■ ACTION ITEM
Leave no picture in, and give every entry again exactly.

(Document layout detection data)

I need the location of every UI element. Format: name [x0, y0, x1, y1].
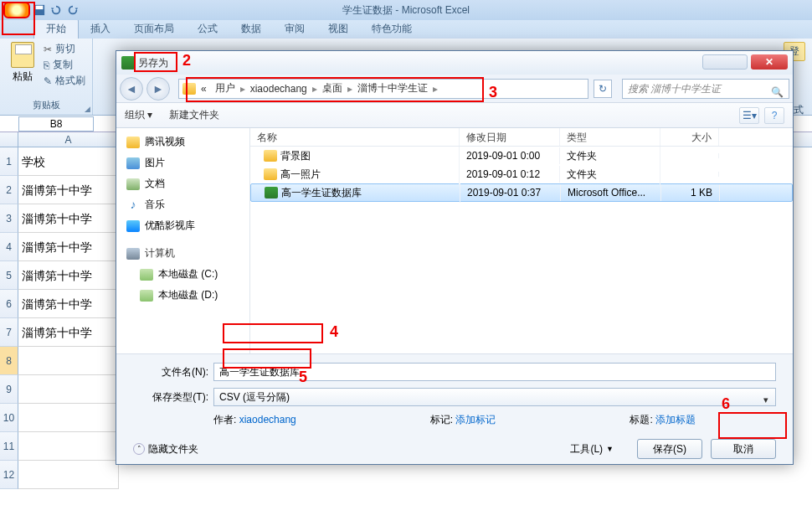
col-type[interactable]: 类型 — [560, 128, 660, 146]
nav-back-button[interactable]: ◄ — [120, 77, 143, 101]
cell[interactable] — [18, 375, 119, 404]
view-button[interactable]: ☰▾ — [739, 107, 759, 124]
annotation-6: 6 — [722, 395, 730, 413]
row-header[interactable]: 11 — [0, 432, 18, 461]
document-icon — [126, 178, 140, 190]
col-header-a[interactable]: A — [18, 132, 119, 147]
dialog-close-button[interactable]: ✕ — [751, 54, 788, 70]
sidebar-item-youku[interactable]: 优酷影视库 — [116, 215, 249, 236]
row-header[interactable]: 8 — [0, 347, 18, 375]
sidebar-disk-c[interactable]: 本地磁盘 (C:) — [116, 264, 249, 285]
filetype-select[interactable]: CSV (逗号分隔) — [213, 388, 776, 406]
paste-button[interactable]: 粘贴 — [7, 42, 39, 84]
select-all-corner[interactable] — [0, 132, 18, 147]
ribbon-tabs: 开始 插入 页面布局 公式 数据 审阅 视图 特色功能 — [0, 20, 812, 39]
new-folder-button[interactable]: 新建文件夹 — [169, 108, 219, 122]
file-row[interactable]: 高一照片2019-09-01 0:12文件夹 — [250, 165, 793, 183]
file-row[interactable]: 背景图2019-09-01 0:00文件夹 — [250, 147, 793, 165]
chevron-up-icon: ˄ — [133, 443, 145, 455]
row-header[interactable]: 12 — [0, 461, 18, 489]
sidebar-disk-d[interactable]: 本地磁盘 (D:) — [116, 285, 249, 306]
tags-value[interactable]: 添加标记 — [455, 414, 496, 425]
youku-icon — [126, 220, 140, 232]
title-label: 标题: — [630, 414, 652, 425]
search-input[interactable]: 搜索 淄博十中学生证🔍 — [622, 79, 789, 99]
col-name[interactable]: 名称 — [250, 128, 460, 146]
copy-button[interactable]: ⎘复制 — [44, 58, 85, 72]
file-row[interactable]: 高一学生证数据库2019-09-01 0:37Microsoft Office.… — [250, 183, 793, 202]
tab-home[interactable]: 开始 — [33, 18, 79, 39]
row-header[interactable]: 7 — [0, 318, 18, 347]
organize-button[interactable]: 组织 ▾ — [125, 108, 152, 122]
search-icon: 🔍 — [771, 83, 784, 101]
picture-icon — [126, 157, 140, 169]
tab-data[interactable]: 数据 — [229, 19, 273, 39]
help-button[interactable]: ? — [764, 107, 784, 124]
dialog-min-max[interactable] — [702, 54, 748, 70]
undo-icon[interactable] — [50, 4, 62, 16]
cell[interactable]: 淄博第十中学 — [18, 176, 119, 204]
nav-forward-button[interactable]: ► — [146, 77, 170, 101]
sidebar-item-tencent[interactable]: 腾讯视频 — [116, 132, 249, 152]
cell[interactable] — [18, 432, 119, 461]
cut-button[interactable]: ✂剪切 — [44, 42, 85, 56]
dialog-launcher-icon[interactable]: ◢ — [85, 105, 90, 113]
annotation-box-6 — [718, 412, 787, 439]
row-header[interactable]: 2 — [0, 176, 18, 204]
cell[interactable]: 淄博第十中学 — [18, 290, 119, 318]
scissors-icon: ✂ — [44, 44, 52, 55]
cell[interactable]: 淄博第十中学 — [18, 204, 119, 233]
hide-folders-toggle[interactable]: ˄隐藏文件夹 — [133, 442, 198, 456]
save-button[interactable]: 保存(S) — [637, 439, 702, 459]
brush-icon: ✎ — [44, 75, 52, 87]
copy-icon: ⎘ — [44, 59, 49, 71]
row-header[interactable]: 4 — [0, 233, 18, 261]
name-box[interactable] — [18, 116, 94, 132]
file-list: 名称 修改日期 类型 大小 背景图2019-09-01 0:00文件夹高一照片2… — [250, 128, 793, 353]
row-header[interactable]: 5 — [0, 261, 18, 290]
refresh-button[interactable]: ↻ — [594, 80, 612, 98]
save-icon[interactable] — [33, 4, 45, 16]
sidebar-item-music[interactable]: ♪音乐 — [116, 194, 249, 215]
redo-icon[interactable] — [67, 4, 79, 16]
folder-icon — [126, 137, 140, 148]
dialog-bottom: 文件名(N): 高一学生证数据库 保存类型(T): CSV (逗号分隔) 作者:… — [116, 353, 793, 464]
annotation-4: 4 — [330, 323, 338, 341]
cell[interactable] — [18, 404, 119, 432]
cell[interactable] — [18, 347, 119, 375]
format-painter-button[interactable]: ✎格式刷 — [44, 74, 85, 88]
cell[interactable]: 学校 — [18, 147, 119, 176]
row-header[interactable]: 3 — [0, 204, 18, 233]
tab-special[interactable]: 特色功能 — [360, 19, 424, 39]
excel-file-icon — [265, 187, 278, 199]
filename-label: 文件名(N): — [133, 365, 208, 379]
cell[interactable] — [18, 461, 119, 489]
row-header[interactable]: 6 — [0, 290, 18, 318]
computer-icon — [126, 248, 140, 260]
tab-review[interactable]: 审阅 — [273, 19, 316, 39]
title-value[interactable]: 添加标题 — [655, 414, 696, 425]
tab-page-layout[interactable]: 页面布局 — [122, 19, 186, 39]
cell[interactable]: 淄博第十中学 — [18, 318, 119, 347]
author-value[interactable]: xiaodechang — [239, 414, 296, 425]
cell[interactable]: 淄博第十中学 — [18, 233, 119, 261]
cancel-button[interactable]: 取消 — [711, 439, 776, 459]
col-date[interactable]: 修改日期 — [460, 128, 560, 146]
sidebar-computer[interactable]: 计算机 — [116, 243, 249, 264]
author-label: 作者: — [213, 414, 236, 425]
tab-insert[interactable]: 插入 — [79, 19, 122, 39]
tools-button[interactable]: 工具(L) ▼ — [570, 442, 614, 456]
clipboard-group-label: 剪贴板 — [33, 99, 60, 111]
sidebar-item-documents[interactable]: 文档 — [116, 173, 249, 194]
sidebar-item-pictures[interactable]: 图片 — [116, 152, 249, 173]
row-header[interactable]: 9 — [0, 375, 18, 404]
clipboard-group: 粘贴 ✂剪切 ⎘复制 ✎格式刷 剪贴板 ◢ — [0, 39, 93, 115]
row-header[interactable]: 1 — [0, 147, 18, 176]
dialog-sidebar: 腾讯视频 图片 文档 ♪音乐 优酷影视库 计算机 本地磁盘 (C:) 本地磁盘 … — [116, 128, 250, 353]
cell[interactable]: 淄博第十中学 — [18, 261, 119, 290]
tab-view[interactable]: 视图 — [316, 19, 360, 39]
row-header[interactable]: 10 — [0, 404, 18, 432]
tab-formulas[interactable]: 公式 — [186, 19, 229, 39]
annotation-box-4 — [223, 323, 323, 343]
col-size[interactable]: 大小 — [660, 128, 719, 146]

■ RESULT BELOW
I need the location of every UI element. Format: name [x0, y0, x1, y1].
col-type[interactable]: 类型 — [560, 128, 660, 146]
nav-back-button[interactable]: ◄ — [120, 77, 143, 101]
cell[interactable] — [18, 375, 119, 404]
view-button[interactable]: ☰▾ — [739, 107, 759, 124]
annotation-6: 6 — [722, 395, 730, 413]
row-header[interactable]: 11 — [0, 432, 18, 461]
document-icon — [126, 178, 140, 190]
col-header-a[interactable]: A — [18, 132, 119, 147]
dialog-close-button[interactable]: ✕ — [751, 54, 788, 70]
sidebar-item-youku[interactable]: 优酷影视库 — [116, 215, 249, 236]
row-header[interactable]: 8 — [0, 347, 18, 375]
sidebar-disk-c[interactable]: 本地磁盘 (C:) — [116, 264, 249, 285]
filetype-select[interactable]: CSV (逗号分隔) — [213, 388, 776, 406]
paste-button[interactable]: 粘贴 — [7, 42, 39, 84]
select-all-corner[interactable] — [0, 132, 18, 147]
ribbon-tabs: 开始 插入 页面布局 公式 数据 审阅 视图 特色功能 — [0, 20, 812, 39]
new-folder-button[interactable]: 新建文件夹 — [169, 108, 219, 122]
file-row[interactable]: 高一照片2019-09-01 0:12文件夹 — [250, 165, 793, 183]
file-row[interactable]: 背景图2019-09-01 0:00文件夹 — [250, 147, 793, 165]
chevron-up-icon: ˄ — [133, 443, 145, 455]
row-header[interactable]: 12 — [0, 461, 18, 489]
sidebar-disk-d[interactable]: 本地磁盘 (D:) — [116, 285, 249, 306]
tags-value[interactable]: 添加标记 — [455, 414, 496, 425]
youku-icon — [126, 220, 140, 232]
title-label: 标题: — [630, 414, 652, 425]
search-input[interactable]: 搜索 淄博十中学生证🔍 — [622, 79, 789, 99]
col-name[interactable]: 名称 — [250, 128, 460, 146]
copy-button[interactable]: ⎘复制 — [44, 58, 85, 72]
file-row[interactable]: 高一学生证数据库2019-09-01 0:37Microsoft Office.… — [250, 183, 793, 202]
tab-home[interactable]: 开始 — [33, 18, 79, 39]
row-header[interactable]: 7 — [0, 318, 18, 347]
organize-button[interactable]: 组织 ▾ — [125, 108, 152, 122]
search-icon: 🔍 — [771, 83, 784, 101]
picture-icon — [126, 157, 140, 169]
tab-data[interactable]: 数据 — [229, 19, 273, 39]
help-button[interactable]: ? — [764, 107, 784, 124]
dialog-min-max[interactable] — [702, 54, 748, 70]
undo-icon[interactable] — [50, 4, 62, 16]
cell[interactable]: 淄博第十中学 — [18, 176, 119, 204]
nav-forward-button[interactable]: ► — [146, 77, 170, 101]
sidebar-item-tencent[interactable]: 腾讯视频 — [116, 132, 249, 152]
cell[interactable] — [18, 432, 119, 461]
cut-button[interactable]: ✂剪切 — [44, 42, 85, 56]
dialog-launcher-icon[interactable]: ◢ — [85, 105, 90, 113]
annotation-box-6 — [718, 412, 787, 439]
row-header[interactable]: 2 — [0, 176, 18, 204]
cell[interactable]: 淄博第十中学 — [18, 290, 119, 318]
scissors-icon: ✂ — [44, 44, 52, 55]
cell[interactable]: 淄博第十中学 — [18, 204, 119, 233]
hide-folders-toggle[interactable]: ˄隐藏文件夹 — [133, 442, 198, 456]
save-button[interactable]: 保存(S) — [637, 439, 702, 459]
brush-icon: ✎ — [44, 75, 52, 87]
copy-icon: ⎘ — [44, 59, 49, 71]
row-header[interactable]: 4 — [0, 233, 18, 261]
name-box[interactable] — [18, 116, 94, 132]
file-list: 名称 修改日期 类型 大小 背景图2019-09-01 0:00文件夹高一照片2… — [250, 128, 793, 353]
row-header[interactable]: 5 — [0, 261, 18, 290]
refresh-button[interactable]: ↻ — [594, 80, 612, 98]
save-icon[interactable] — [33, 4, 45, 16]
sidebar-item-music[interactable]: ♪音乐 — [116, 194, 249, 215]
redo-icon[interactable] — [67, 4, 79, 16]
folder-icon — [126, 137, 140, 148]
dialog-bottom: 文件名(N): 高一学生证数据库 保存类型(T): CSV (逗号分隔) 作者:… — [116, 353, 793, 464]
annotation-4: 4 — [330, 323, 338, 341]
cell[interactable] — [18, 404, 119, 432]
cell[interactable] — [18, 347, 119, 375]
format-painter-button[interactable]: ✎格式刷 — [44, 74, 85, 88]
cell[interactable]: 学校 — [18, 147, 119, 176]
row-header[interactable]: 3 — [0, 204, 18, 233]
tab-special[interactable]: 特色功能 — [360, 19, 424, 39]
excel-file-icon — [265, 187, 278, 199]
filename-label: 文件名(N): — [133, 365, 208, 379]
cell[interactable] — [18, 461, 119, 489]
row-header[interactable]: 6 — [0, 290, 18, 318]
computer-icon — [126, 248, 140, 260]
tab-review[interactable]: 审阅 — [273, 19, 316, 39]
title-value[interactable]: 添加标题 — [655, 414, 696, 425]
tab-page-layout[interactable]: 页面布局 — [122, 19, 186, 39]
cell[interactable]: 淄博第十中学 — [18, 318, 119, 347]
author-value[interactable]: xiaodechang — [239, 414, 296, 425]
cell[interactable]: 淄博第十中学 — [18, 233, 119, 261]
cancel-button[interactable]: 取消 — [711, 439, 776, 459]
col-date[interactable]: 修改日期 — [460, 128, 560, 146]
sidebar-computer[interactable]: 计算机 — [116, 243, 249, 264]
author-label: 作者: — [213, 414, 236, 425]
tab-insert[interactable]: 插入 — [79, 19, 122, 39]
tools-button[interactable]: 工具(L) ▼ — [570, 442, 614, 456]
clipboard-group-label: 剪贴板 — [33, 99, 60, 111]
sidebar-item-documents[interactable]: 文档 — [116, 173, 249, 194]
sidebar-item-pictures[interactable]: 图片 — [116, 152, 249, 173]
row-header[interactable]: 9 — [0, 375, 18, 404]
clipboard-group: 粘贴 ✂剪切 ⎘复制 ✎格式刷 剪贴板 ◢ — [0, 39, 93, 115]
row-header[interactable]: 1 — [0, 147, 18, 176]
dialog-sidebar: 腾讯视频 图片 文档 ♪音乐 优酷影视库 计算机 本地磁盘 (C:) 本地磁盘 … — [116, 128, 250, 353]
cell[interactable]: 淄博第十中学 — [18, 261, 119, 290]
tab-view[interactable]: 视图 — [316, 19, 360, 39]
row-header[interactable]: 10 — [0, 404, 18, 432]
tab-formulas[interactable]: 公式 — [186, 19, 229, 39]
annotation-box-4 — [223, 323, 323, 343]
col-size[interactable]: 大小 — [660, 128, 719, 146]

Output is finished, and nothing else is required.